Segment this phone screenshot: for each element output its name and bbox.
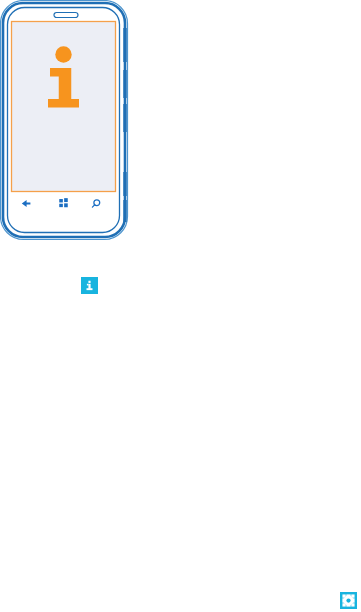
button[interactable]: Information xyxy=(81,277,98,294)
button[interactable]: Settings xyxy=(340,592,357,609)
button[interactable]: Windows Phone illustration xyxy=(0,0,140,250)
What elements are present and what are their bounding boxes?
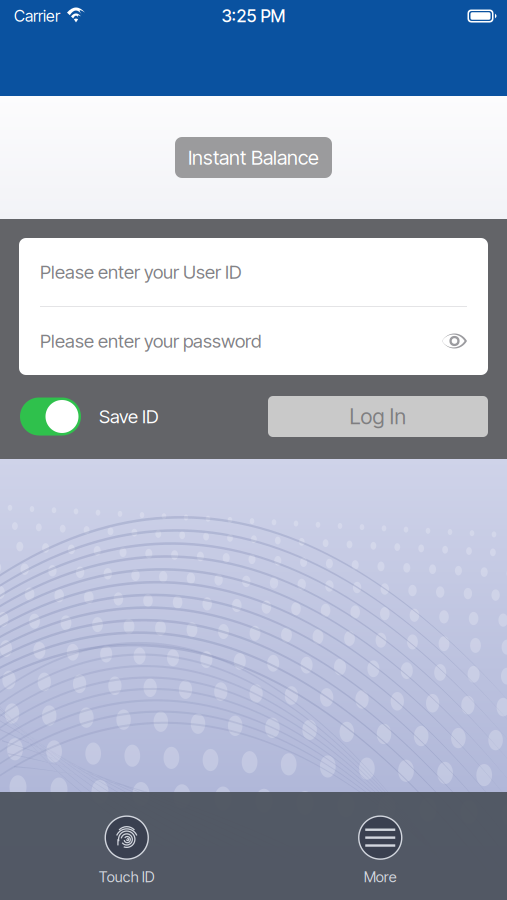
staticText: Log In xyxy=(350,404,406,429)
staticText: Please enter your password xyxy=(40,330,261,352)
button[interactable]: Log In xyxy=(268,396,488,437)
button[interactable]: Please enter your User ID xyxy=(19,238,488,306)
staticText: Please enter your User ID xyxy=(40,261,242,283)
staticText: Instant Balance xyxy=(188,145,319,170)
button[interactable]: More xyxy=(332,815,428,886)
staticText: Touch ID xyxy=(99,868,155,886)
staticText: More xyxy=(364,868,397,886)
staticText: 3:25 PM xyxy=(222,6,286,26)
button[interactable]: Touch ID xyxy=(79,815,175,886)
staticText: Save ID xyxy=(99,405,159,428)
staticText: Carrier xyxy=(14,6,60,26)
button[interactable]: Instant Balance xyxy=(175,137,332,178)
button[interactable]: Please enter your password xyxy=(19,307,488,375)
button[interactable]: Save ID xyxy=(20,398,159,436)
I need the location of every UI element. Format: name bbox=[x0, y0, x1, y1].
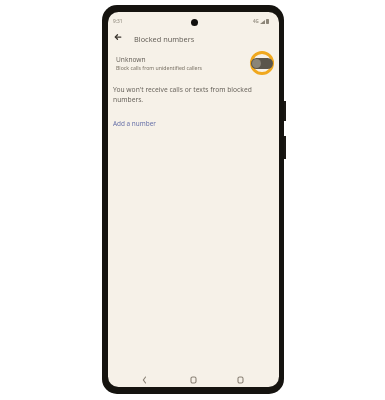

※ ※ ※

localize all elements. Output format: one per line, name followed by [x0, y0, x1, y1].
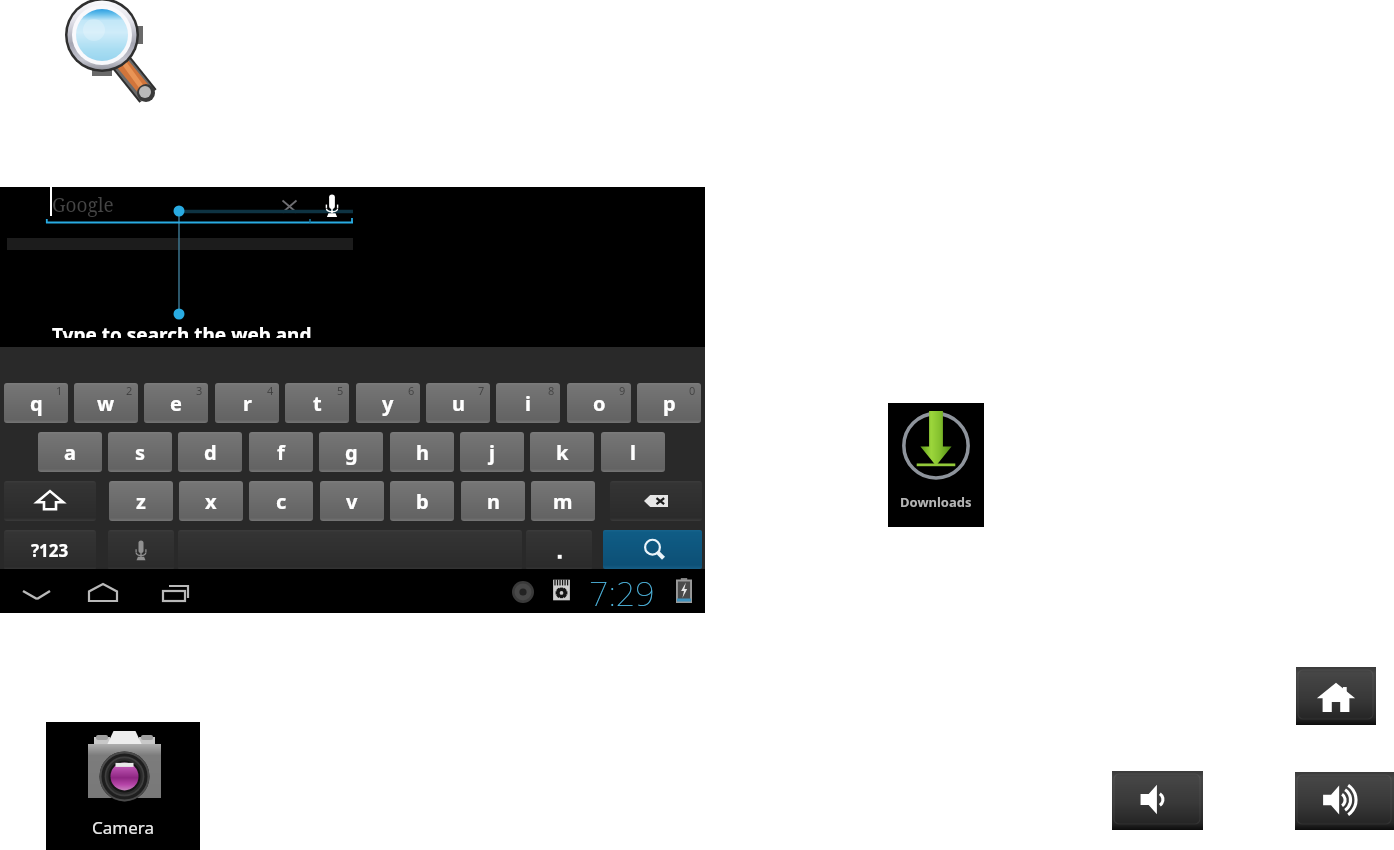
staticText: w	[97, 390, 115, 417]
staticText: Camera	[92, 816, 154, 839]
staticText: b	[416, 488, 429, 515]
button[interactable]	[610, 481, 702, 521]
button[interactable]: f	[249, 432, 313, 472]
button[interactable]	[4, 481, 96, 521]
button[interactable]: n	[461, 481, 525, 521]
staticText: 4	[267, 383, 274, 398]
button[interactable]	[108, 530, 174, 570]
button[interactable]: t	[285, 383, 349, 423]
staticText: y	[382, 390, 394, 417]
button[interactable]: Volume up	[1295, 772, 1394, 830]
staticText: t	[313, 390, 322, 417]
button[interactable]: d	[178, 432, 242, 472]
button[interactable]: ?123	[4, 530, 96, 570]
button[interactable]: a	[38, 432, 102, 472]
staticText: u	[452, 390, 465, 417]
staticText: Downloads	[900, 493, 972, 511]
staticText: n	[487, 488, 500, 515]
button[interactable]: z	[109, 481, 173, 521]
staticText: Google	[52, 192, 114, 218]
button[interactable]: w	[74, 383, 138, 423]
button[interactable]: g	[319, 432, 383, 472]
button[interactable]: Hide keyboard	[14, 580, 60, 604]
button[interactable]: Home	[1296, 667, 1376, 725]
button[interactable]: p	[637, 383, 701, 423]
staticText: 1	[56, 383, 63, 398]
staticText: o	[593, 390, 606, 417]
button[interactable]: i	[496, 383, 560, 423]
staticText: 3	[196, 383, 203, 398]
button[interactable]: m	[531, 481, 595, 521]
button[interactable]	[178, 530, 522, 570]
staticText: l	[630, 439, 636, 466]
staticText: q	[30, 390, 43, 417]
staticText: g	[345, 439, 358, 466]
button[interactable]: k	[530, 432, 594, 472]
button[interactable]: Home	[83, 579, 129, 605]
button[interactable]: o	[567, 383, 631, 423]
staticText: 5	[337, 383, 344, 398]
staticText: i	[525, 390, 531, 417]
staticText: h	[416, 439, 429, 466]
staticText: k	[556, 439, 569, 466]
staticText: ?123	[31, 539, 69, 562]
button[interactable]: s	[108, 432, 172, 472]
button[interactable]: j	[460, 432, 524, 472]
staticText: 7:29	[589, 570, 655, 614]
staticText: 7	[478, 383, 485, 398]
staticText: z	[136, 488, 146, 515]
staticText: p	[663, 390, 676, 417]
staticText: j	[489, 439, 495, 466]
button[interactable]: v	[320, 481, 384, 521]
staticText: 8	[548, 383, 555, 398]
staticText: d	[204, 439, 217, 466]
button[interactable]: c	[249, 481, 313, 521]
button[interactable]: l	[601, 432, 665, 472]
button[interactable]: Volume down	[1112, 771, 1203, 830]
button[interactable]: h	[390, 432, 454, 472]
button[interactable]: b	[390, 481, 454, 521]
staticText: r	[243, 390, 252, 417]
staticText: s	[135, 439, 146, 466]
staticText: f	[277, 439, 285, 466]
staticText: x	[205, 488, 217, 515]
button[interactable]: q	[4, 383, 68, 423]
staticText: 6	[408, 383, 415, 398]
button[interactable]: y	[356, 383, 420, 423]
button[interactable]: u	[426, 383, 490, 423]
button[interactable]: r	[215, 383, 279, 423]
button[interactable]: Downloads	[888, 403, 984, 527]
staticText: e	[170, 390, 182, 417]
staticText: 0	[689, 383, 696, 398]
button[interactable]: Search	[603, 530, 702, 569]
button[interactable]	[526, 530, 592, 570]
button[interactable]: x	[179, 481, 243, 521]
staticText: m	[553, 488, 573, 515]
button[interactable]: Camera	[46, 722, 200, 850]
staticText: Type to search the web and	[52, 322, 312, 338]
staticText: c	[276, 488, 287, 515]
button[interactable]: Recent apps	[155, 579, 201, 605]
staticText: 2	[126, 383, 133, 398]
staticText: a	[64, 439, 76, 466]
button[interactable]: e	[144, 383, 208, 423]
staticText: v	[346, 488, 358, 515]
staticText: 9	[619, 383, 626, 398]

※ ※ ※

Within the entries above, give again exactly the lines starting at the one that contains "Segment this phone" and ending at the one that contains "I need the location", leaving out the pictures.

Segment this phone screenshot: for each element output its name and bbox.
button[interactable]: Information xyxy=(81,277,98,294)
button[interactable]: Settings xyxy=(340,592,357,609)
button[interactable]: Windows Phone illustration xyxy=(0,0,140,250)
What elements are present and what are their bounding boxes?
staticText: Log In xyxy=(350,404,406,429)
staticText: Please enter your password xyxy=(40,330,261,352)
button[interactable]: Log In xyxy=(268,396,488,437)
button[interactable]: Please enter your User ID xyxy=(19,238,488,306)
staticText: Please enter your User ID xyxy=(40,261,242,283)
staticText: Instant Balance xyxy=(188,145,319,170)
button[interactable]: More xyxy=(332,815,428,886)
staticText: Touch ID xyxy=(99,868,155,886)
staticText: More xyxy=(364,868,397,886)
staticText: 3:25 PM xyxy=(222,6,286,26)
button[interactable]: Touch ID xyxy=(79,815,175,886)
staticText: Save ID xyxy=(99,405,159,428)
staticText: Carrier xyxy=(14,6,60,26)
button[interactable]: Instant Balance xyxy=(175,137,332,178)
button[interactable]: Please enter your password xyxy=(19,307,488,375)
button[interactable]: Save ID xyxy=(20,398,159,436)
I need the location of every UI element. Format: name bbox=[x0, y0, x1, y1].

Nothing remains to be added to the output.